The Well Travelled Brick

The Jesmond bushland may be a nature reserve, but it also contains a fair amount of rubbish from 200 years of European settlement. However, the garbage of one generation can become the historical artefacts for a later generation.

A few years ago, amongst the discarded soft drink bottles and cans of this age, I found half a brick bearing a partial inscription “EJ & J PE… LTD STOU…” With a bit of guesswork as to what the missing letters might be, an internet search revealed that it was from the EJ & J Pearson Firebrick Works in Stourbridge, in the Worcestershire district of England.

Firebricks are a specialised kind of brick that can withstand high temperatures, and are used in the inner linings of furnaces or kilns. Although they were being made in Australia in the 19th century, they were considered inferior to those from the ‘mother country’. Stourbridge in England was the celebrated hub of firebrick manufacturing. The Sydney Morning Herald reported in 1879 that “the Stourbridge fire bricks are known all over the world for their durability; indeed the clay used for this purpose cannot be surpassed.”

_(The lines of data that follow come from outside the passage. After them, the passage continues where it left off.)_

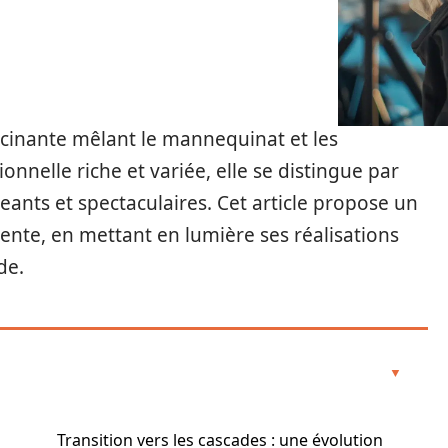
cinante mêlant le mannequinat et les
onnelle riche et variée, elle se distingue par
ants et spectaculaires. Cet article propose un
lente, en mettant en lumière ses réalisations
de.
Transition vers les cascades : une évolution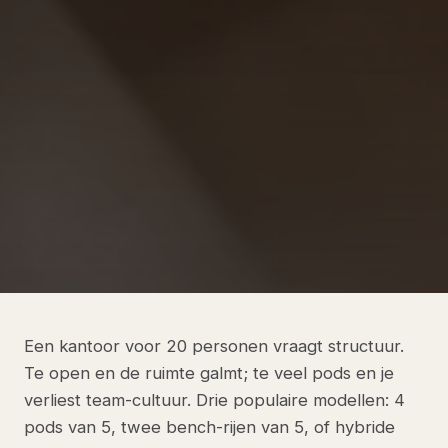
Een kantoor voor 20 personen vraagt structuur.
Te open en de ruimte galmt; te veel pods en je
verliest team-cultuur. Drie populaire modellen: 4
pods van 5, twee bench-rijen van 5, of hybride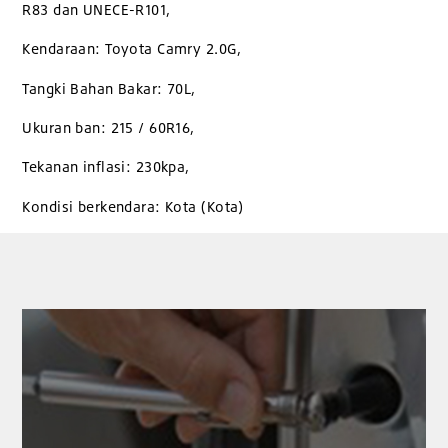
R83 dan UNECE-R101,
Kendaraan: Toyota Camry 2.0G,
Tangki Bahan Bakar: 70L,
Ukuran ban: 215 / 60R16,
Tekanan inflasi: 230kpa,
Kondisi berkendara: Kota (Kota)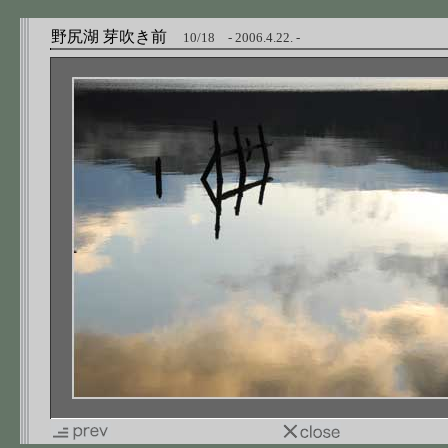
野尻湖 芽吹き前
10/18 - 2006.4.22. -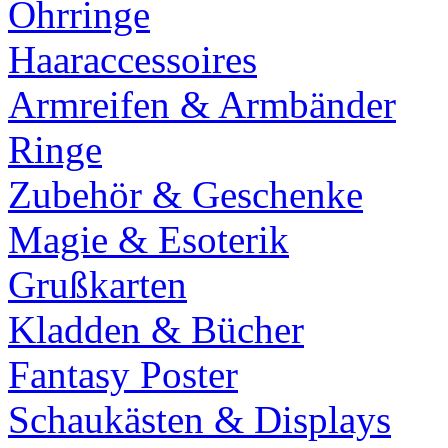
Ohrringe
Haaraccessoires
Armreifen & Armbänder
Ringe
Zubehör & Geschenke
Magie & Esoterik
Grußkarten
Kladden & Bücher
Fantasy Poster
Schaukästen & Displays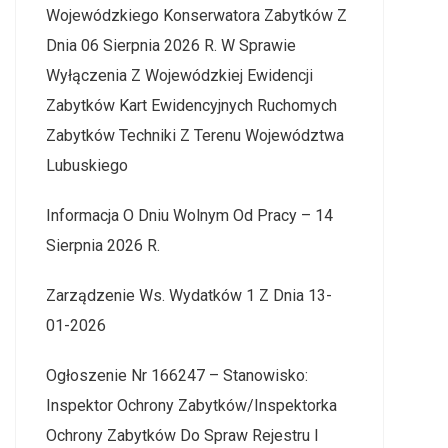
Wojewódzkiego Konserwatora Zabytków Z
Dnia 06 Sierpnia 2026 R. W Sprawie
Wyłączenia Z Wojewódzkiej Ewidencji
Zabytków Kart Ewidencyjnych Ruchomych
Zabytków Techniki Z Terenu Województwa
Lubuskiego
Informacja O Dniu Wolnym Od Pracy – 14
Sierpnia 2026 R.
Zarządzenie Ws. Wydatków 1 Z Dnia 13-
01-2026
Ogłoszenie Nr 166247 – Stanowisko:
Inspektor Ochrony Zabytków/Inspektorka
Ochrony Zabytków Do Spraw Rejestru I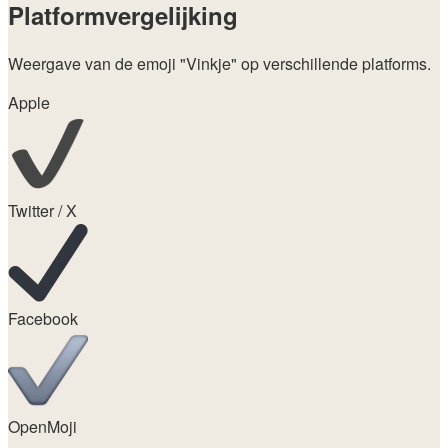
Platformvergelijking
Weergave van de emoji
"Vinkje"
op verschillende platforms.
Apple
Twitter / X
Facebook
OpenMoji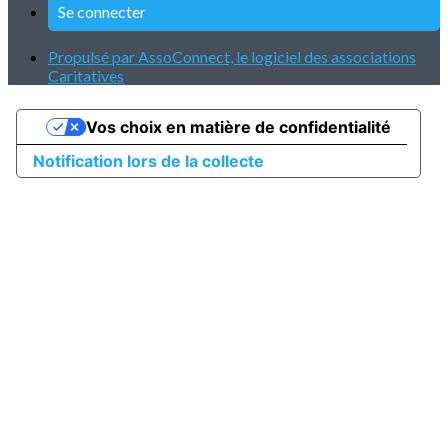
Se connecter
Propulsé par AssoConnect, le logiciel des associations
Caritatives
Vos choix en matière de confidentialité
Notification lors de la collecte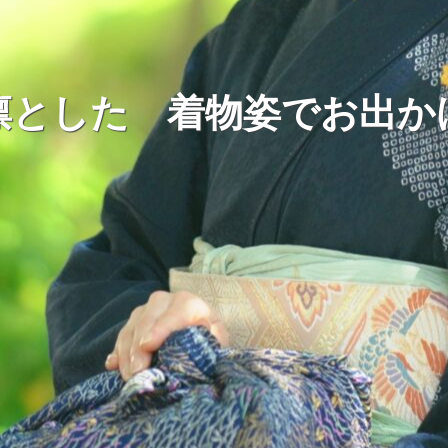
凛とした 着物姿でお出か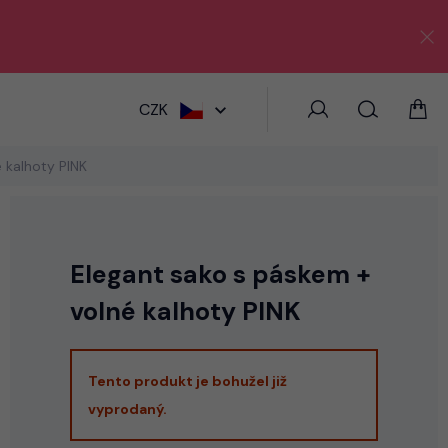
HLEDAT
CZK
 kalhoty PINK
Elegant sako s páskem +
volné kalhoty PINK
Tento produkt je bohužel již
vyprodaný.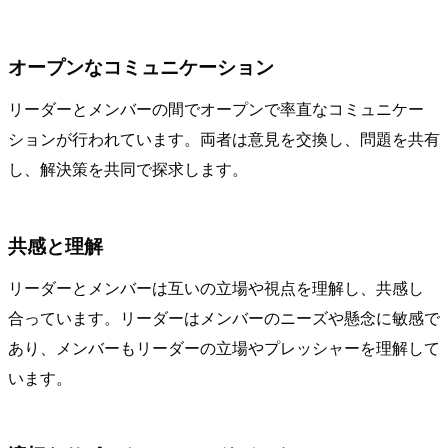
オープンなコミュニケーション
リーダーとメンバーの間でオープンで率直なコミュニケー
ションが行われています。両者は意見を交換し、問題を共有
し、解決策を共同で探求します。
共感と理解
リーダーとメンバーは互いの立場や視点を理解し、共感し
合っています。リーダーはメンバーのニーズや懸念に敏感で
あり、メンバーもリーダーの立場やプレッシャーを理解して
います。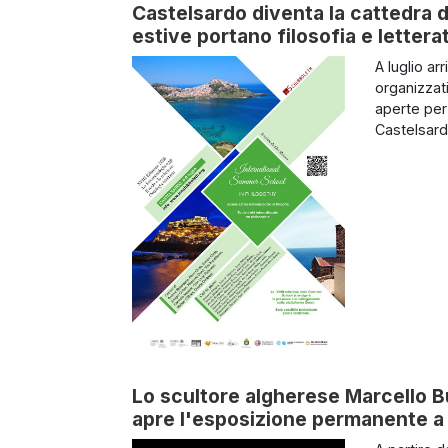
Castelsardo diventa la cattedra d
estive portano filosofia e letterat
A luglio arr
organizzati
aperte per 
Castelsardo
Lo scultore algherese Marcello 
apre l'esposizione permanente a 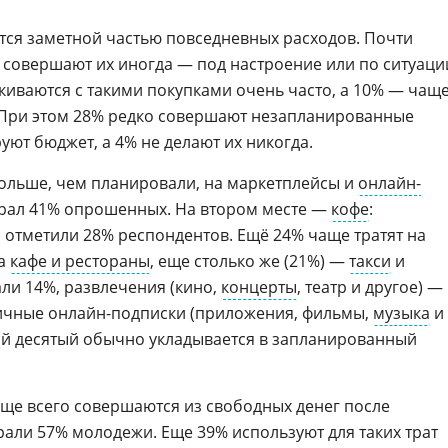
ся заметной частью повседневных расходов. Почти
 совершают их иногда — под настроение или по ситуаци
киваются с такими покупками очень часто, а 10% — чаще
 При этом 28% редко совершают незапланированные
уют бюджет, а 4% не делают их никогда.
больше, чем планировали, на маркетплейсы и
онлайн-
рал 41% опрошенных. На втором месте —
кофе
:
и отметили 28% респондентов. Ещё 24% чаще тратят на
на
кафе и рестораны
, еще столько же (21%) —
такси
и
али 14%, развлечения (кино,
концерты
, театр и другое) —
ичные онлайн-подписки (приложения, фильмы,
музыка
и
ый десятый обычно укладывается в запланированный
ще всего совершаются из свободных денег после
рали 57% молодежи. Еще 39% используют для таких трат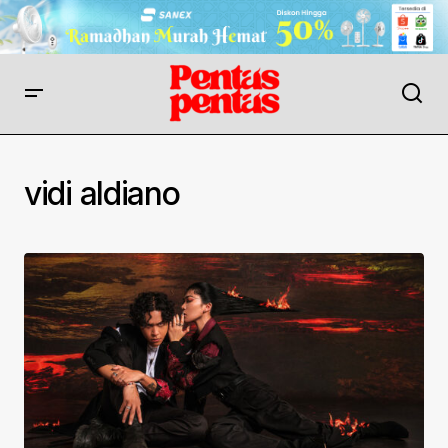
vidi aldiano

The “EJ & J Pearson” company was one of many brick makers in Stourbridge, and was founded in 1860 by Edward Jewkes Pearson and John Pearson. By 1903 the company operated three sites and were producing approximately three-quarters of a million firebricks per week, to be used in England and around the world.

The brick that lies in the Jesmond bushland would probably have been used in a furnace, perhaps to provide air ventilation for the Lambton Colliery, or possibly to heat a boiler that powered a steam engine. It is impossible now to know its exact purpose, or what year it arrived on our shores. But this well-travelled brick is a reminder that Newcastle with its port and industries has been from the beginning, and remains to this day, a globally connected city.


The article above was first published in the February 2019 edition of The Local.

A firebrick from the EJ & J Pearson Company lies in the Jesmond bushland.
The Delph works, one of the three EJ & J Pearson brick making sites in Stourbridge UK. Photo courtesy of www.stourbridge.com

More photos of the Stourbridge brickworks can be see on the www.stourbridge.com website.

Additional Information

For simplicity, in the published story I referred to a single brick that I had found in the Jesmond bushland. I actually found two EJ & J Pearson firebricks, the second one located about 15 metres away from the first

Another firebrick from the EJ & J Pearson Company, found in the Jesmond bushland.

The regard for Stourbridge fire bricks is exhibited in a newspaper report on 31 December 1884, on the silver mine at Sunny Corner (between Bathurst and Lithgow), where it is stated that …

“Just now the larger furnace is idle, the brick lining having been burned out. This was of colonial fire bricks, but did not prove suitable, and only the best Stourbridge bricks will be used in future.”

An import list from January 1878, showing that 5000 Stourbridge firebricks were landed at Port Pirie SA.

The Grace’s Guide to British Industrial History has a number of pages relevant to the EJ & J Pearson firebricks

The history of the EJ & J Pearson company is a long and convoluted one of mergers, take-overs, name changes and de-mergers. After a merger in 1957 they became “Price-Pearson (Refactories)”, and then merged with “J. and J. Dyson” in 1968. The present day company “Dyson Technical Ceramics” can trace its history back to the original EJ & J Pearson company.

Newspaper articles

Article Date Event DateNotes
9 Jan 1878Import list of the ship Flensborg, showing that 5000 fire bricks from Stourbridge were landed at Port Pirie in South Australia.
20 Sep 1879"The Stourbridge fire bricks are known all over the world for their durability; indeed the clay used for this purpose cannot be surpassed."
31 Dec 1884Stourbridge firebricks are held in high regard … "Just now the larger furnace is idle, the brick lining having been burned out. This was of colonial fire bricks, but did not prove suitable, and only the best Stourbridge bricks will be used in future."

6 thoughts on “The Well Travelled Brick

  1. I found one today in a former railway worker settlement in Nairobi. Does anyone know more about the history of Pearson in East Africa?

  2. Hi I am from Colombia, a small town named San Sebastián de Mariquita, many years ago the English came here to build El Cable Aéreo, it was a cable that connected several towns up in the mountain used to transport merchandising that where then moved by train, my family lives in a house originally built by them, they made an entire neighbourhood for employees. The thing is that my sister found in the garden a piece of brick stamped with letters of the factory Pearson. We believed is a great discovery of such a time that meant so much to the people then inclusive now.

  3. My grandfather ran Murphy Brothers BrickWorks in Christchurch, New Zealand for many years. We came across an old book about Fire Bricks and presumed it must originally have been his.
    It is just called “E.J. & J. Pearson Limited, Firebrick Works, Stourbridge”. There is no date on it.
    I did try to add a scan of it but this system will not allow it.

  4. I found one in Bermuda yesterday. Used in a British incineration site during yellow fever, 1820-1880. It was under an ash layer underwater on high tide.